THE TASK ▸
Each line of the data below containing "apsaugos" needs to be listed.

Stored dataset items
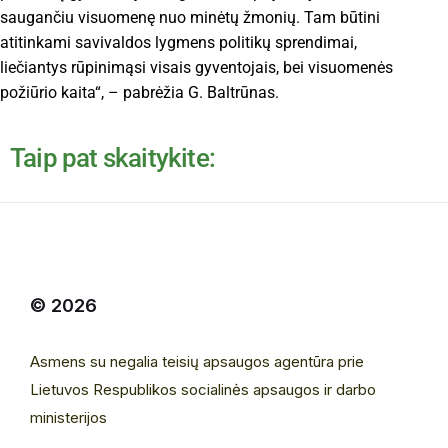
saugančiu visuomenę nuo minėtų žmonių. Tam būtini
atitinkami savivaldos lygmens politikų sprendimai,
liečiantys rūpinimąsi visais gyventojais, bei visuomenės
požiūrio kaita“, – pabrėžia G. Baltrūnas.
Taip pat skaitykite:
© 2026
Asmens su negalia teisių apsaugos agentūra prie
Lietuvos Respublikos socialinės apsaugos ir darbo
ministerijos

YOUR RESPONSE ▸
Asmens su negalia teisių apsaugos agentūra prie
Lietuvos Respublikos socialinės apsaugos ir darbo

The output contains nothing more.